On a prêté au président plusieurs conquêtes féminines, notamment une chanteuse, une chef d’entreprise ou une riche médecin qui vit entre Alger et Paris. "On raconte beaucoup de choses inexactes à propos du chef de l’État, tempère un de ses anciens ministres. S’il apprécie la compagnie des femmes, adore converser avec elles des heures au téléphone, il n’est pas ce Casanova que l’on se plaît à dépeindre. Mais cette image de séducteur et de noceur fait partie de sa légende."


Chadli et Halima Bendjedid (à g.) accueillis à l’Élysée par François
et Danielle Mitterand, le 10 novembre 1983. © M. Clément / AFP

Il était une fois des premières dames…

Ils évoquent rarement, sinon jamais leur vie privée, mais certains ne manquaient pas de s’afficher avec leurs douces moitiés. Premier président après l’indépendance, Ahmed Ben Bella ne convolera en justes noces qu’en 1972, avec la journaliste Zohra Sellami, alors qu’il était détenu dans une résidence au sud-ouest d’Alger. Militante engagée, celle qui n’a jamais été première dame prendra souvent la parole pour défendre la cause des femmes.

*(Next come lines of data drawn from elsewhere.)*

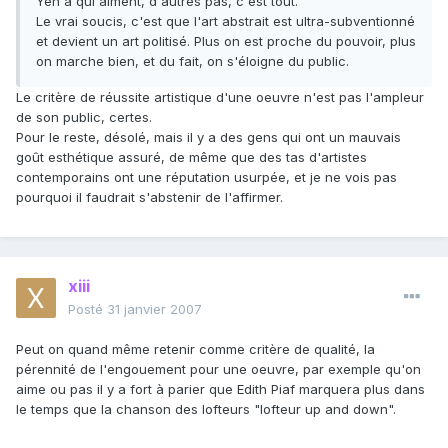
Yen a qui aiment, d'autres pas, c'est tout.
Le vrai soucis, c'est que l'art abstrait est ultra-subventionné
et devient un art politisé. Plus on est proche du pouvoir, plus
on marche bien, et du fait, on s'éloigne du public.
Le critère de réussite artistique d'une oeuvre n'est pas l'ampleur
de son public, certes.
Pour le reste, désolé, mais il y a des gens qui ont un mauvais
goût esthétique assuré, de même que des tas d'artistes
contemporains ont une réputation usurpée, et je ne vois pas
pourquoi il faudrait s'abstenir de l'affirmer.
xiii
Posté
31 janvier 2007
Peut on quand même retenir comme critère de qualité, la
pérennité de l'engouement pour une oeuvre, par exemple qu'on
aime ou pas il y a fort à parier que Edith Piaf marquera plus dans
le temps que la chanson des lofteurs "lofteur up and down".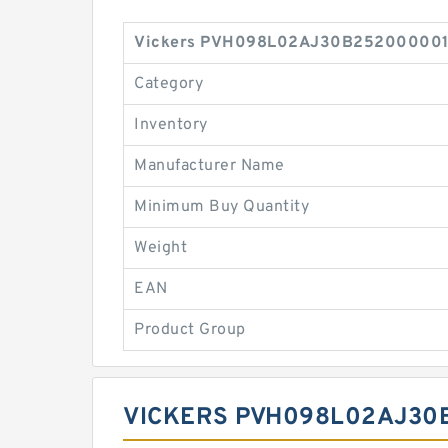
Vickers PVH098L02AJ30B2520000010 
Category
Inventory
Manufacturer Name
Minimum Buy Quantity
Weight
EAN
Product Group
VICKERS PVH098L02AJ30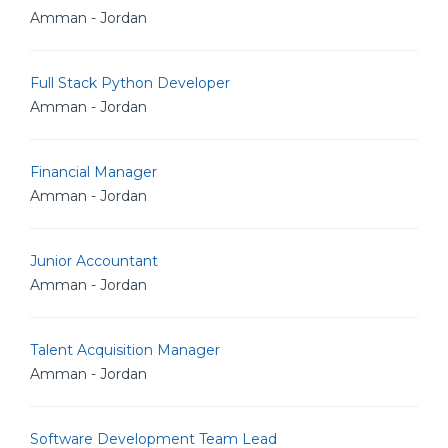
Amman - Jordan
Full Stack Python Developer
Amman - Jordan
Financial Manager
Amman - Jordan
Junior Accountant
Amman - Jordan
Talent Acquisition Manager
Amman - Jordan
Software Development Team Lead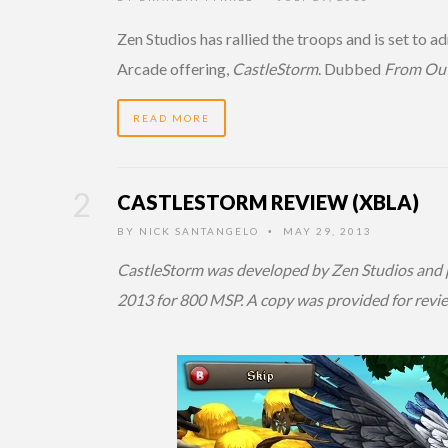
Zen Studios has rallied the troops and is set to a
Arcade offering,
CastleStorm
. Dubbed
From Out
READ MORE
CASTLESTORM REVIEW (XBLA)
BY
NICK SANTANGELO
MAY 29, 2013
•
CastleStorm was developed by Zen Studios and p
2013 for 800 MSP. A copy was provided for revi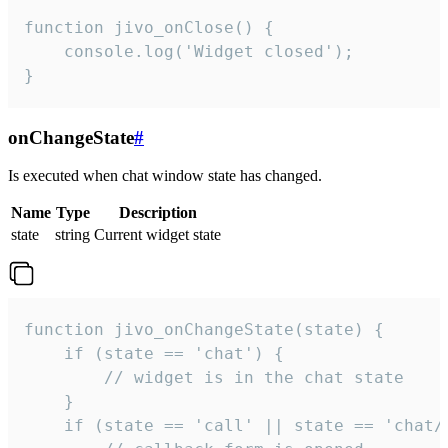
function jivo_onClose() {

    console.log('Widget closed');

}
onChangeState
#
Is executed when chat window state has changed.
Name
Type
Description
state
string
Current widget state
function jivo_onChangeState(state) {

    if (state == 'chat') {

        // widget is in the chat state

    }

    if (state == 'call' || state == 'chat/c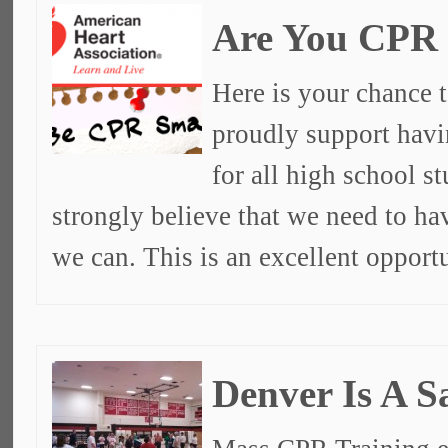
Are You CPR
Here is your chance t
proudly support havi
for all high school s
strongly believe that we need to ha
we can. This is an excellent opport
Denver Is A S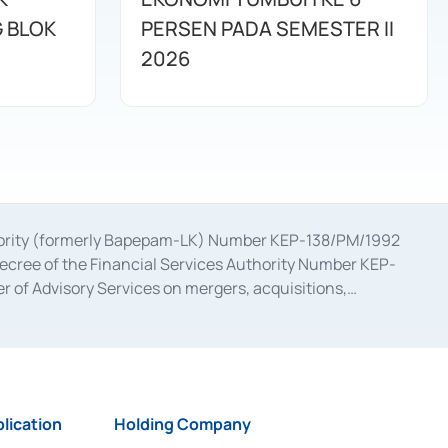
G BLOK
PERSEN PADA SEMESTER II
2026
uthority (formerly Bapepam-LK) Number KEP-138/PM/1992
decree of the Financial Services Authority Number KEP-
 of Advisory Services on mergers, acquisitions,
bruary 28, 2014, a business license as a provider of
ial Services Authority Number S-67/PM.21/2017 dated
ementation of Certificate of Deposit Transactions in the
ion for the Issuance, Transaction, and Administration and
lication
Holding Company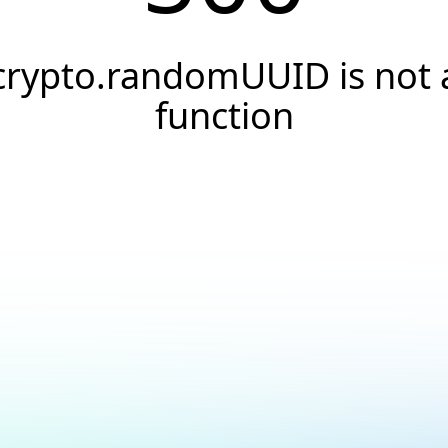
crypto.randomUUID is not 
function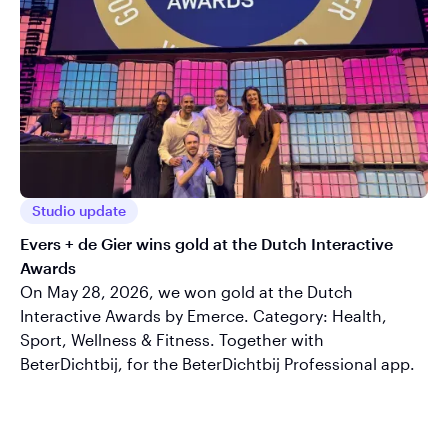
Studio update
Evers + de Gier wins gold at the Dutch Interactive
Awards
On May 28, 2026, we won gold at the Dutch
Interactive Awards by Emerce. Category: Health,
Sport, Wellness & Fitness. Together with
BeterDichtbij, for the BeterDichtbij Professional app.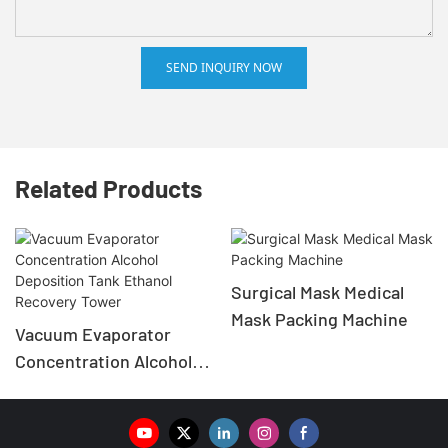
SEND INQUIRY NOW
Related Products
Surgical Mask Medical
Mask Packing Machine
Vacuum Evaporator
Concentration Alcohol
Deposition Tank Ethanol
Recovery Tower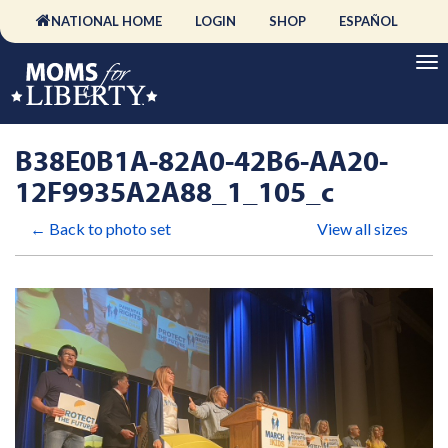
NATIONAL HOME
LOGIN
SHOP
ESPAÑOL
B38E0B1A-82A0-42B6-AA20-
12F9935A2A88_1_105_c
← Back to photo set
View all sizes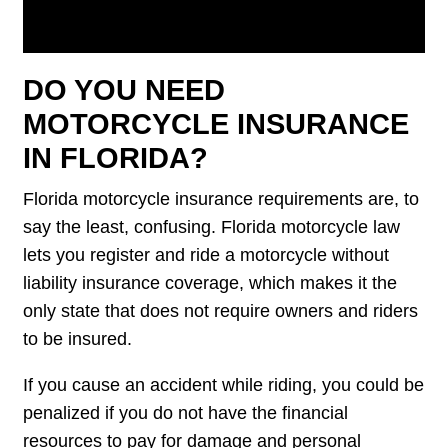
DO YOU NEED
MOTORCYCLE INSURANCE
IN FLORIDA?
Florida motorcycle insurance requirements are, to
say the least, confusing. Florida motorcycle law
lets you register and ride a motorcycle without
liability insurance coverage, which makes it the
only state that does not require owners and riders
to be insured.
If you cause an accident while riding, you could be
penalized if you do not have the financial
resources to pay for damage and personal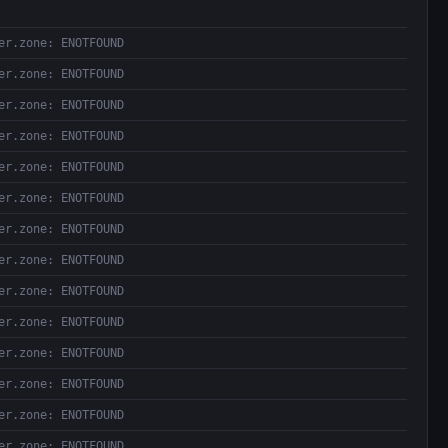
er.zone: ENOTFOUND
er.zone: ENOTFOUND
er.zone: ENOTFOUND
er.zone: ENOTFOUND
er.zone: ENOTFOUND
er.zone: ENOTFOUND
er.zone: ENOTFOUND
er.zone: ENOTFOUND
er.zone: ENOTFOUND
er.zone: ENOTFOUND
er.zone: ENOTFOUND
er.zone: ENOTFOUND
er.zone: ENOTFOUND
er.zone: ENOTFOUND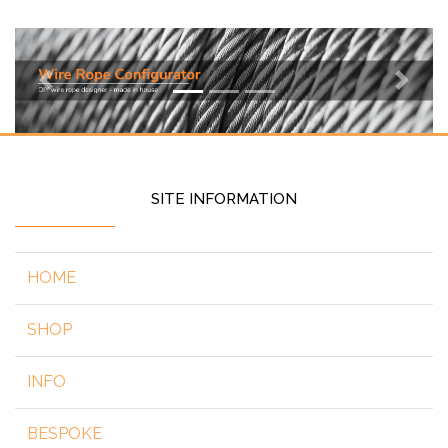
Previous
Next
SITE INFORMATION
HOME
SHOP
INFO
BESPOKE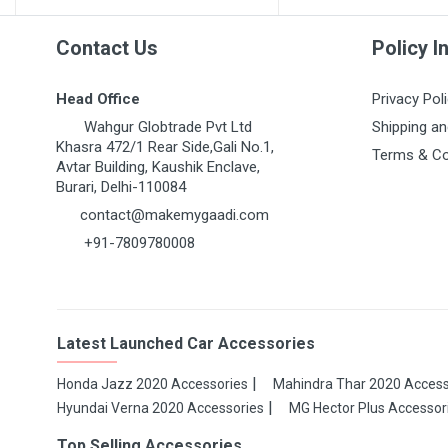
Contact Us
Policy I
Head Office
Privacy Pol
Wahgur Globtrade Pvt Ltd
Shipping an
Khasra 472/1 Rear Side,Gali No.1,
Terms & Co
Avtar Building, Kaushik Enclave,
Burari, Delhi-110084
contact@makemygaadi.com
+91-7809780008
Latest Launched Car Accessories
Honda Jazz 2020 Accessories
Mahindra Thar 2020 Access
Hyundai Verna 2020 Accessories
MG Hector Plus Accessor
Top Selling Accessories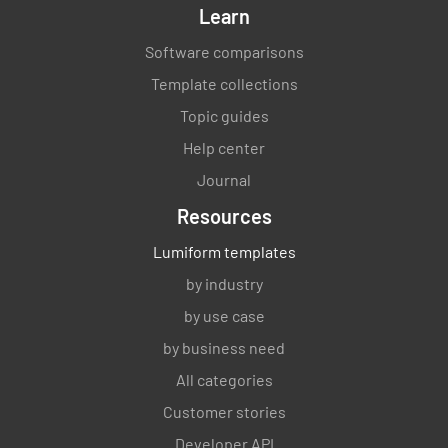
Learn
Software comparisons
Template collections
Topic guides
Help center
Journal
Resources
Lumiform templates
by industry
by use case
by business need
All categories
Customer stories
Developer API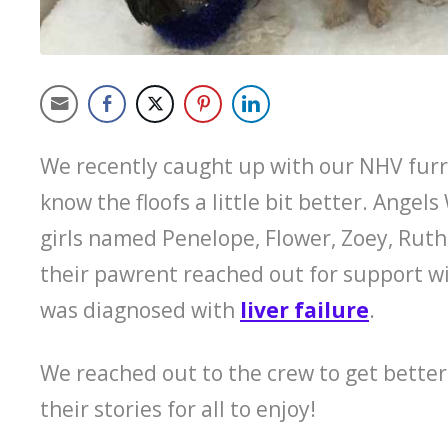
We recently caught up with our NHV fur
know the floofs a little bit better. Angels
girls named Penelope, Flower, Zoey, Ruth
their pawrent reached out for support wi
was diagnosed with
liver failure
.
We reached out to the crew to get better
their stories for all to enjoy!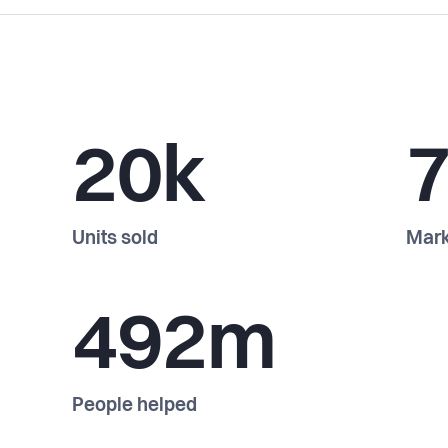
20k
Units sold
Mark
492m
People helped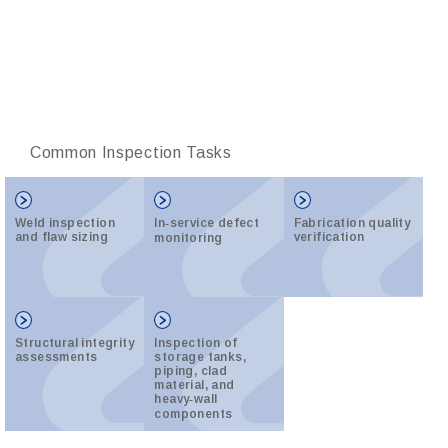
Common Inspection Tasks
Weld inspection
In‑service defect
Fabrication quality
and flaw sizing
verification
monitoring
Structural integrity
Inspection of
assessments
storage tanks,
piping, clad
material, and
heavy‑wall
components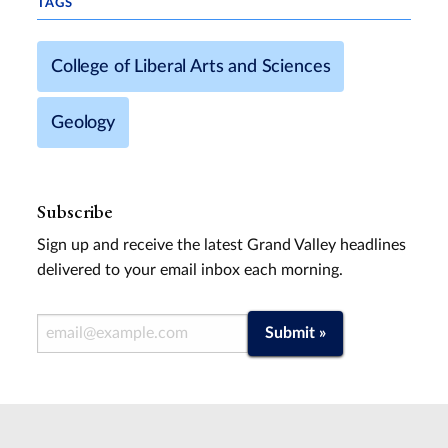
TAGS
College of Liberal Arts and Sciences
Geology
Subscribe
Sign up and receive the latest Grand Valley headlines
delivered to your email inbox each morning.
Email Address
Submit »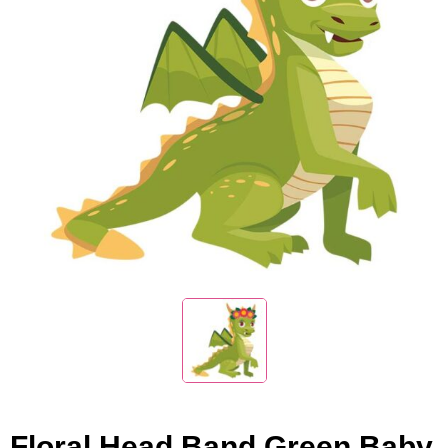
Floral Head Band Green Baby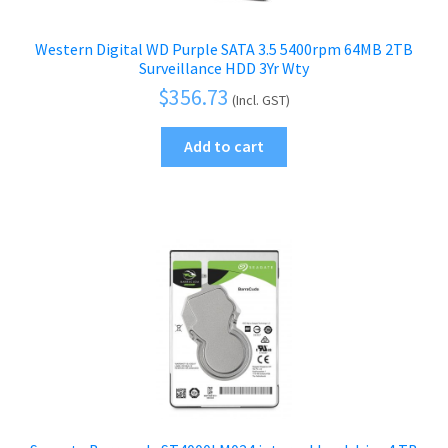
Western Digital WD Purple SATA 3.5 5400rpm 64MB 2TB
Surveillance HDD 3Yr Wty
$
356.73
(Incl. GST)
Add to cart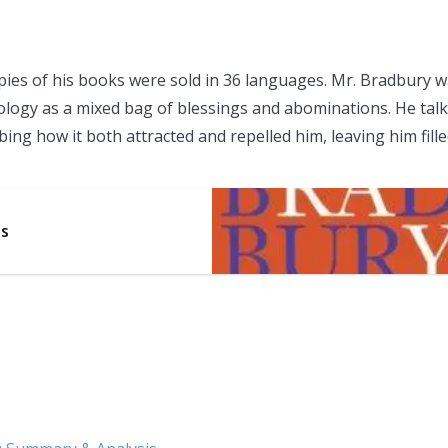
opies of his books were sold in 36 languages. Mr. Bradbury 
hnology as a mixed bag of blessings and abominations. He tal
bing how it both attracted and repelled him, leaving him fill
is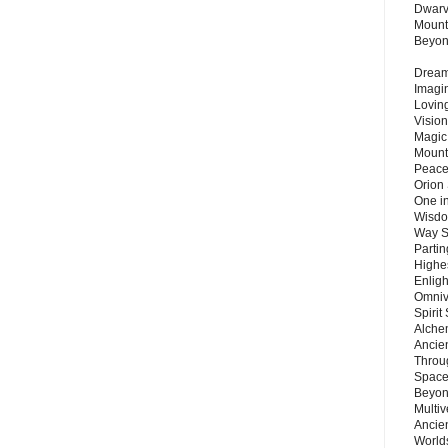
Dwarv
Mount
Beyo
Dream 
Imagi
Lovin
Vision
Magic
Mount
Peace
Orion
One in
Wisdo
Way S
Parti
Highes
Enlig
Omnive
Spirit
Alche
Ancie
Throu
Space
Beyond
Multiv
Ancie
Worlds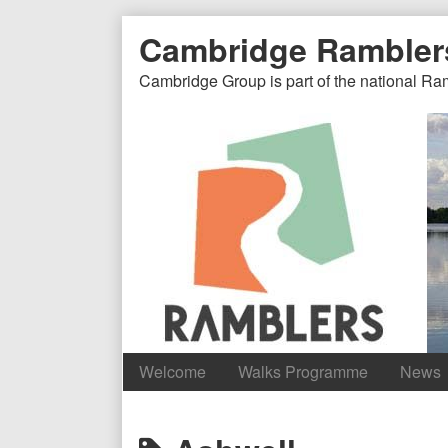
Skip
Document
Page
Cambridge Rambler
to
content
Header
Header
Cambridge Group is part of the national Ra
Welcome
Walks Programme
News
Content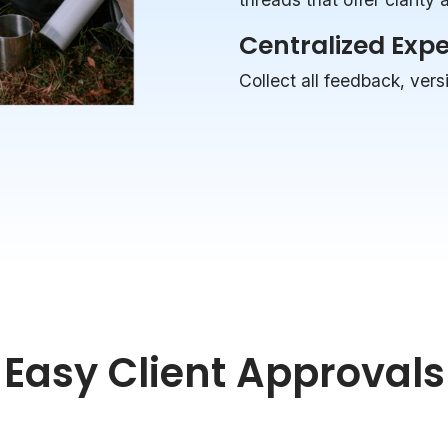
Centralized Exp
Collect all feedback, vers
Easy Client Approvals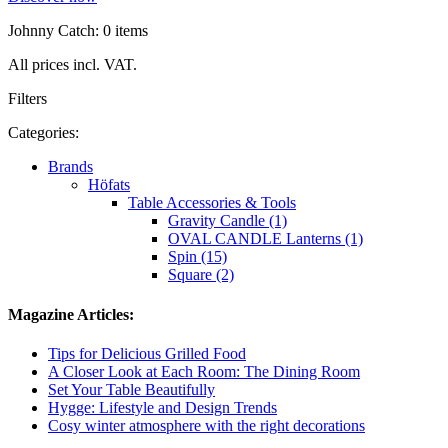
Johnny Catch: 0 items
All prices incl. VAT.
Filters
Categories:
Brands
Höfats
Table Accessories & Tools
Gravity Candle (1)
OVAL CANDLE Lanterns (1)
Spin (15)
Square (2)
Magazine Articles:
Tips for Delicious Grilled Food
A Closer Look at Each Room: The Dining Room
Set Your Table Beautifully
Hygge: Lifestyle and Design Trends
Cosy winter atmosphere with the right decorations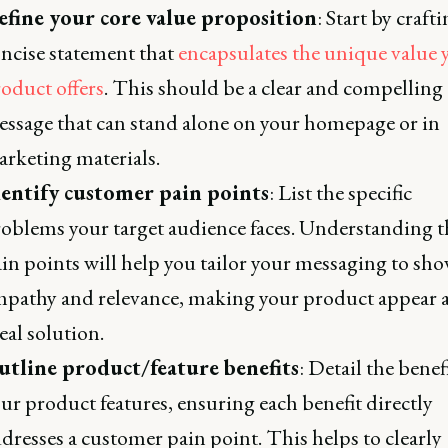
efine your core value proposition
: Start by crafti
ncise statement that
encapsulates the unique value 
oduct offers
. This should be a clear and compelling
ssage that can stand alone on your homepage or in
rketing materials.
dentify customer pain points
: List the specific
oblems your target audience faces. Understanding t
in points will help you tailor your messaging to sh
pathy and relevance, making your product appear a
eal solution.
utline product/feature benefits
: Detail the benef
ur product features, ensuring each benefit directly
dresses a customer pain point. This helps to clearly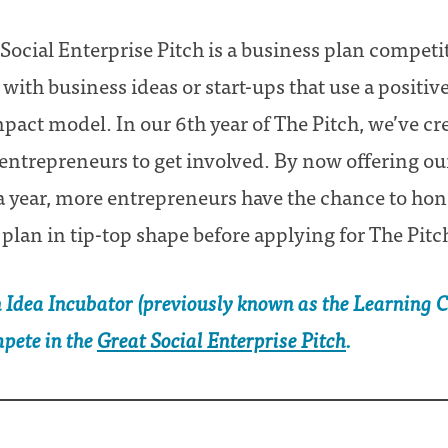
Social Enterprise Pitch is a business plan competit
ith business ideas or start-ups that use a positiv
act model. In our 6th year of The Pitch, we’ve c
 entrepreneurs to get involved. By now offering o
a year, more entrepreneurs have the chance to hone
 plan in tip-top shape before applying for The Pitc
n Idea Incubator (previously known as the Learning Ci
mpete in the
Great Social Enterprise Pitch
.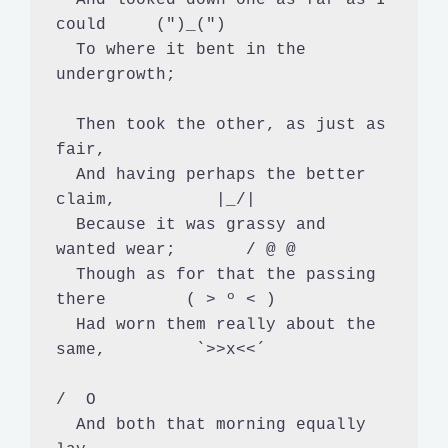
could     (")_(")

  To where it bent in the 
undergrowth;

  Then took the other, as just as 
fair,

  And having perhaps the better 
claim,          |_/|

  Because it was grassy and 
wanted wear;       / @ @

  Though as for that the passing 
there        ( > º < )

  Had worn them really about the 
same,         `>>x<<´

/  O

  And both that morning equally 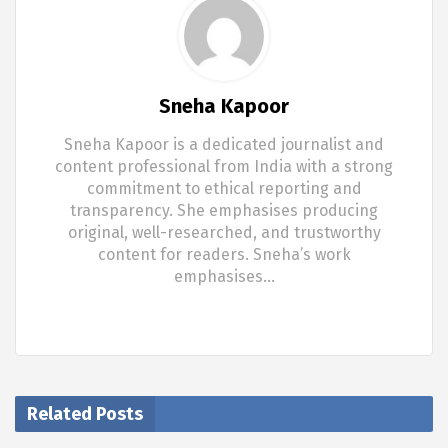
Sneha Kapoor
Sneha Kapoor is a dedicated journalist and
content professional from India with a strong
commitment to ethical reporting and
transparency. She emphasises producing
original, well-researched, and trustworthy
content for readers. Sneha’s work
emphasises…
Related Posts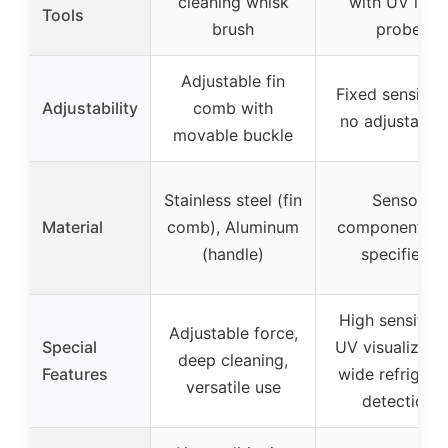
cleaning whisk
with UV light
Tools
brush
probe
Adjustable fin
Fixed sensitivit
Adjustability
comb with
no adjustabili
movable buckle
Stainless steel (fin
Sensor
Material
comb), Aluminum
component (n
(handle)
specified)
High sensitivit
Adjustable force,
Special
UV visualizatio
deep cleaning,
Features
wide refrigera
versatile use
detection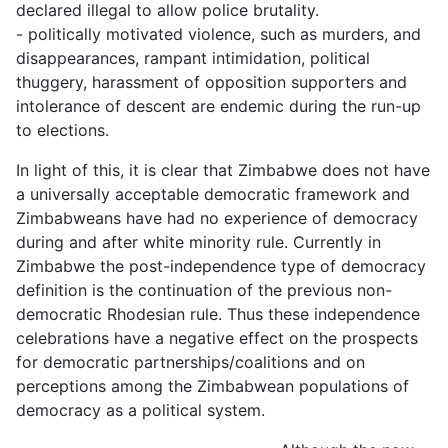
declared illegal to allow police brutality.
- politically motivated violence, such as murders, and
disappearances, rampant intimidation, political
thuggery, harassment of opposition supporters and
intolerance of descent are endemic during the run-up
to elections.
In light of this, it is clear that Zimbabwe does not have
a universally acceptable democratic framework and
Zimbabweans have had no experience of democracy
during and after white minority rule. Currently in
Zimbabwe the post-independence type of democracy
definition is the continuation of the previous non-
democratic Rhodesian rule. Thus these independence
celebrations have a negative effect on the prospects
for democratic partnerships/coalitions and on
perceptions among the Zimbabwean populations of
democracy as a political system.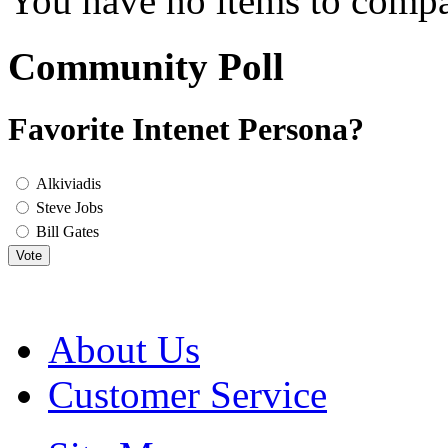
You have no items to compa
Community Poll
Favorite Intenet Persona?
Alkiviadis
Steve Jobs
Bill Gates
Vote
About Us
Customer Service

Connu pour son train de vie ascétique, Boumédiène a épousé l’avocate Anissa el-Mansali. Bien qu’elle n’ait pas eu de titre officiel, Anissa n’en accompagnait pas moins son mari à l’étranger ou lors des réceptions de chefs d’État en Algérie. À la mort de son époux, elle a accusé certains dirigeants d’avoir fait débrancher les appareils qui le maintenaient en vie. À ce jour, elle continue de défendre la mémoire de son mari.

Halima, épousée en secondes noces par Chadli Bendjedid, qui succède à Boumédiène en 1979, aimait, elle, les feux des projecteurs et les photos de famille. Ses compatriotes la découvrent en première dame, en compagnie de Ronald et Nancy Reagan, lors de la visite de Chadli aux États-Unis en 1985. Femme d’influence, elle faisait et défaisait les carrières de hauts cadres de l’État.

Seconde épouse de Mohamed Boudiaf, désigné à la tête de l’État en janvier 1992 et assassiné six mois plus tard, Fatiha Boudiaf s’est distinguée par sa pugnacité. Depuis 1992, elle ne cesse de réclamer la vérité sur la mort de son mari.

Le général Liamine Zéroual, président entre 1995 et 1999, était en revanche d’une absolue discrétion. Marié et père de deux enfants, il ne s’est jamais affiché avec son épouse.